Information provided>
== Segment start ==

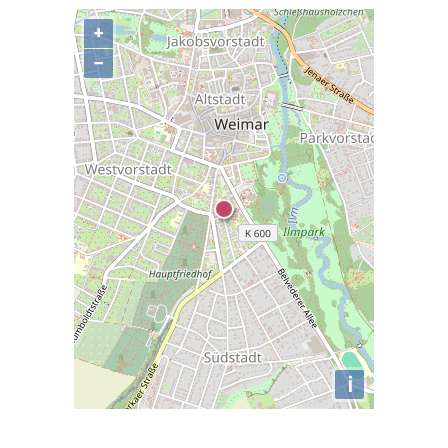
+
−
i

== Segment end ==
== Segment start ==

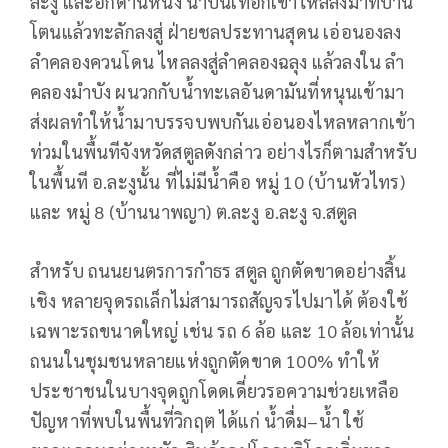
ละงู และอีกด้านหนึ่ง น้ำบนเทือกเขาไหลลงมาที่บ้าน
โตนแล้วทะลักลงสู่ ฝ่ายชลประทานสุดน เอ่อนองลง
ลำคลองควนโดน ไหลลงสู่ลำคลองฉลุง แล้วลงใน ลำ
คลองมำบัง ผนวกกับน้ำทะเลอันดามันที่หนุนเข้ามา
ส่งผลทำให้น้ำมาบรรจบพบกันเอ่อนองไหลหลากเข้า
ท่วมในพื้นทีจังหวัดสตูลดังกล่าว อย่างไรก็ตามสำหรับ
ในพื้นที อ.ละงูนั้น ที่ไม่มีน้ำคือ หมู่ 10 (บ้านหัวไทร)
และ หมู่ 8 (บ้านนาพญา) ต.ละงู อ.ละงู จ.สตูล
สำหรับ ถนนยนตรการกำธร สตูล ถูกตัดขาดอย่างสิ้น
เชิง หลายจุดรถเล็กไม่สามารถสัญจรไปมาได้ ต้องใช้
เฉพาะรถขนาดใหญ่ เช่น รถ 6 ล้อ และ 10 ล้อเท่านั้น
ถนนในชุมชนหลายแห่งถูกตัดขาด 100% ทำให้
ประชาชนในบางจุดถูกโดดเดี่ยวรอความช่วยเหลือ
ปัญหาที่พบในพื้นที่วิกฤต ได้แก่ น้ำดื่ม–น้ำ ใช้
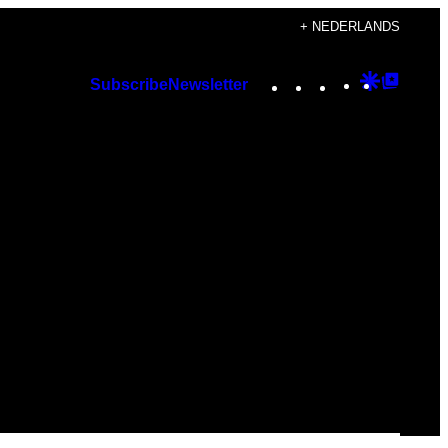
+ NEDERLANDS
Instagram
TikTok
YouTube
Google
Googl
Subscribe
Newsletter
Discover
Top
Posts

== Segment end ==
== Segment start ==

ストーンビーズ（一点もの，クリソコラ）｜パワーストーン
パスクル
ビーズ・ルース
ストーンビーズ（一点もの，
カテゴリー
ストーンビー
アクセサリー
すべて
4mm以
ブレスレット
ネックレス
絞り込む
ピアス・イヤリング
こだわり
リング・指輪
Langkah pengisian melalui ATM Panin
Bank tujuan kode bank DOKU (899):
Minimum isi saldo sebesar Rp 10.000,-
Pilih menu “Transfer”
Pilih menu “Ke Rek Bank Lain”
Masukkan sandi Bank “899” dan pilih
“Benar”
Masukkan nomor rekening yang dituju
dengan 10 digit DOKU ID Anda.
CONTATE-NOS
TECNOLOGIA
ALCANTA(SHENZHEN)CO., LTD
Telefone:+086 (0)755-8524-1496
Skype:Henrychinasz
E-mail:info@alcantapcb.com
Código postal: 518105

== Segment end ==

Work request> Collect each line above holding the string "Masukkan".

Answer box>
Masukkan sandi Bank “899” dan pilih
Masukkan nomor rekening yang dituju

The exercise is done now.